Ihr Kennzeichen waren die besondere Beachtung der rituellen Reinheit (Feueropfer), ihr kriegerischer Lebensstil und die ritterliche Hofhaltung, die in weiten Teilen Indiens nachgeahmt wurde. Der Kunstgeschmack ihrer Fürsten prägte auch die mittelalterliche Tempelarchitektur und Plastik.
Die Rajputen gliederten sich in mehrere Clans mit exogamen Untergruppen und waren über komplizierte (Heirats-)geflechte miteinander verwandt. Einem ihrer Clans, den Tomara wird zum Beispiel die Gründung Delhis im Jahr 736 zugeschrieben. Die vier bekanntesten Rajputen-Clans des Früh- und Hochmittelalters sind die Pratihara, Chauhan, Solanki und Paramara.
Am Ende des 8. Jh. beherrschte die Pratihara-Dynastie den Nordwesten Indiens, die damals Anspruch auf die alte Hauptstadt Kannauj am Ganges erhob und auch gegen die Araber in Sindh kämpfte. Der Pratihara-Staat ging am Ende des 10. Jh. langsam zugrunde und die nun wieder selbständigen Rajputen-Clans tauchten unter diesem Namen in der Geschichte auf.
Mit den Raubzügen und Eroberungen durch Mahmud von Ghazni († 1030) und später Muhammed von Ghur († 1206) entstand eine äußere Bedrohungslage zusätzlich zu den inneren Streitigkeiten der Rajputen-Clans und anderer indischen Machthaber. Die Rajputen unterlagen mit ihrem kastengebundenen Kampfesstil und Ehrenkodex den massiven Reiterangriffen der islamischen Eroberer. Die indische Kriegsführung war die Aufgabe bestimmter Kasten (der Kshatriya), die ihre Gefolgschaft rekrutierten. Bei diesen Aufgeboten handelte es sich aber überwiegend um Massen ungeschulter und kaum ausgerüsteter Fußsoldaten ohne inneren Zusammenhalt, nur geschützt durch die (schwer zu kontrollierenden) Kampfelefanten, die der (ohnehin militärisch überlegenen) Kavallerie der Eroberer nicht standhalten konnten.
Unter dem Fürsten Prithviraja III. (von Delhi, Chauhan-Clan) traten die vereinigten Rajputenheere 1191/92 den Ghuriden bei Tarain im Raum Delhi gegenüber. Der Krieg ging schließlich verloren, Prithviraja starb und die Moslems eroberten innerhalb weniger Jahre das gesamte Nordindien.

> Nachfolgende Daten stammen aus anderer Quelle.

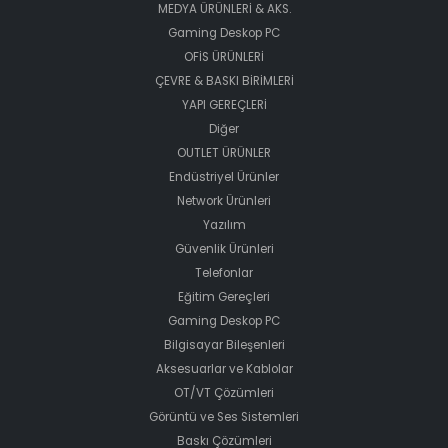
MEDYA ÜRÜNLERİ & AKS.
Gaming Deskop PC
OFİS ÜRÜNLERİ
ÇEVRE & BASKI BİRİMLERİ
YAPI GEREÇLERİ
Diğer
OUTLET ÜRÜNLER
Endüstriyel Ürünler
Network Ürünleri
Yazılım
Güvenlik Ürünleri
Telefonlar
Eğitim Gereçleri
Gaming Deskop PC
Bilgisayar Bileşenleri
Aksesuarlar ve Kablolar
OT/VT Çözümleri
Görüntü ve Ses Sistemleri
Baskı Çözümleri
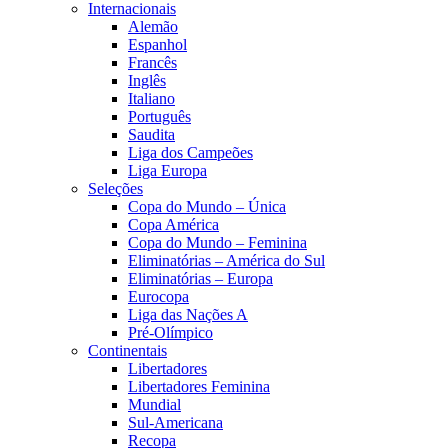
Internacionais
Alemão
Espanhol
Francês
Inglês
Italiano
Português
Saudita
Liga dos Campeões
Liga Europa
Seleções
Copa do Mundo – Única
Copa América
Copa do Mundo – Feminina
Eliminatórias – América do Sul
Eliminatórias – Europa
Eurocopa
Liga das Nações A
Pré-Olímpico
Continentais
Libertadores
Libertadores Feminina
Mundial
Sul-Americana
Recopa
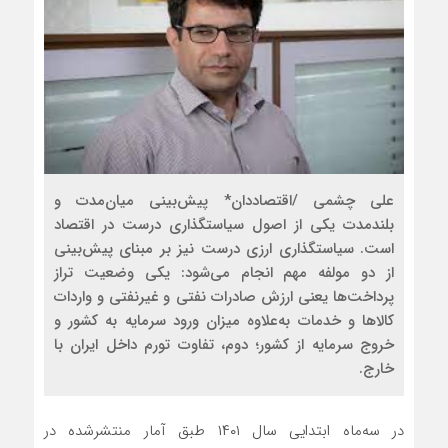
علی چشمی /اقتصاددان* پیش‌بینی میان‌‌‌مدت و
بلندمدت یکی از اصول سیاستگذاری درست در اقتصاد
است. سیاستگذاری ارزی درست نیز بر مبنای پیش‌بینی
از دو مولفه مهم انجام می‌شود: یکی وضعیت تراز
پرداخت‌‌‌ها یعنی ارزش صادرات نفتی و غیرنفتی و واردات
کالاها و خدمات به‌علاوه میزان ورود سرمایه به کشور و
خروج سرمایه از کشور؛ دوم، تفاوت تورم داخل ایران با
خارج.
در سه‌ماه ابتدایی سال ۱۴۰۱ طبق آمار منتشرشده در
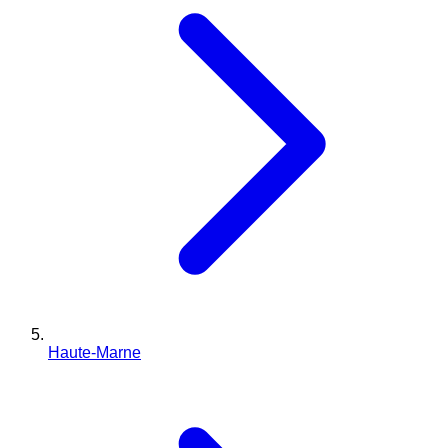
Haute-Marne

Trotzdem mussten alle islamischen Herrscher, die Sultane von Delhi genauso wie die Großmoguln, die Fürsten und Festungen der Rajputen (z.B. Chittorgarh in Mewar 1303, 1568) besiegen, wenn sie im Land regieren wollten. Diese Kämpfe wurden immer wieder mit großer Grausamkeit geführt. Stand eine Festung vor dem Fall, so verbrannten die Rajputen erst ihre Frauen, bevor sie selbst mit der Waffe in der Hand fielen. Nach der Niederlage der Rajputen-Konföderation unter Sangram Singh (von Mewar, † 1528) gegen den Großmogul Babur († 1530) in der Schlacht von Khanua (März 1527) stiegen die Rajputen jedoch nie wieder zu einer überregionalen Macht in Indien auf.
Die drei großen Rajputenfürstentümer des Spätmittelalters bzw. der Neuzeit waren Mewar, Marwar und Amber (das spätere Jaipur).

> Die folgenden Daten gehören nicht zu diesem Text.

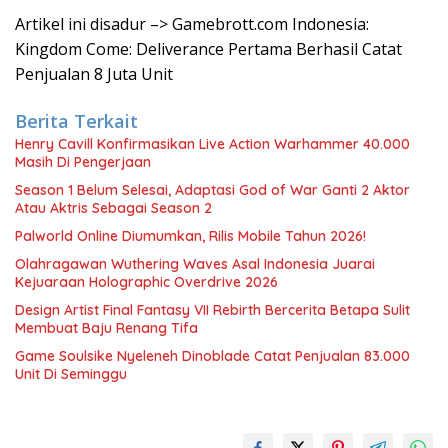
Artikel ini disadur –> Gamebrott.com Indonesia:
Kingdom Come: Deliverance Pertama Berhasil Catat
Penjualan 8 Juta Unit
Berita Terkait
Henry Cavill Konfirmasikan Live Action Warhammer 40.000
Masih Di Pengerjaan
Season 1 Belum Selesai, Adaptasi God of War Ganti 2 Aktor
Atau Aktris Sebagai Season 2
Palworld Online Diumumkan, Rilis Mobile Tahun 2026!
Olahragawan Wuthering Waves Asal Indonesia Juarai
Kejuaraan Holographic Overdrive 2026
Design Artist Final Fantasy VII Rebirth Bercerita Betapa Sulit
Membuat Baju Renang Tifa
Game Soulsike Nyeleneh Dinoblade Catat Penjualan 83.000
Unit Di Seminggu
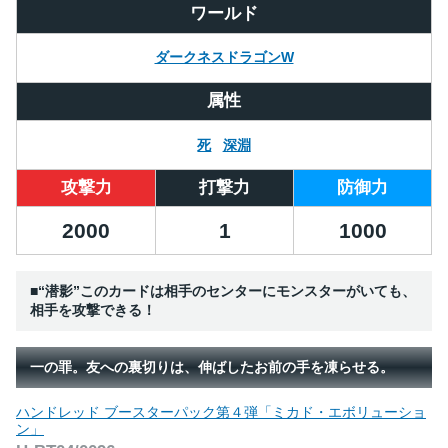
ワールド
ダークネスドラゴンW
属性
死
深淵
攻撃力
打撃力
防御力
2000
1
1000
■“潜影”このカードは相手のセンターにモンスターがいても、
相手を攻撃できる！
一の罪。友への裏切りは、伸ばしたお前の手を凍らせる。
ハンドレッド ブースターパック第４弾「ミカド・エボリューショ
ン」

Der Großmogul Akbar (reg. 1556–1605) machte nach seinem Sieg von Chittorgarh 1568 die meisten Rajputenclans zu seinen Verbündeten, indem er Eheschließungen mit den Rajputenprinzessinnen initiierte und ihre Vertreter in höchste Staatsämter (Minister, Generäle, Gouverneure) aufsteigen ließ. Dazu traten seine religiöse Toleranz und die Abschaffung der religiösen Steuern, so dass er ein wirksames Gegengewicht zum muslimischen Hochadel hatte. Als der streng religiöse Moslem Aurangzeb (reg. 1658-1707) diese Politik wieder aufgab, beschleunigte er den Machtverfall seiner Dynastie erheblich. Er versuchte, die Fürstentümer aufzusplittern und zum Islam konvertierte Prinzen als Fürsten einzusetzen, was die Rajputen jedoch gegen ihn aufbrachte.
Im weiteren Verlauf des 18. Jahrhundert verloren die Rajputen gegenüber den Marathen an politischen Gewicht und büßten gleichzeitig ihre Vorkämpferrolle gegenüber dem Islam ein. Die Beseitigung der marathischen Vorherrschaft durch die Briten im frühen 19. Jahrhundert führte zur Unterordnung ihrer Fürstenstaaten unter die britische Oberhoheit (als Protektorate), verbunden mit der Beibehaltung der Selbständigkeit, die erst mit der Formierung des modernen Indien aufgehoben wurde (1956).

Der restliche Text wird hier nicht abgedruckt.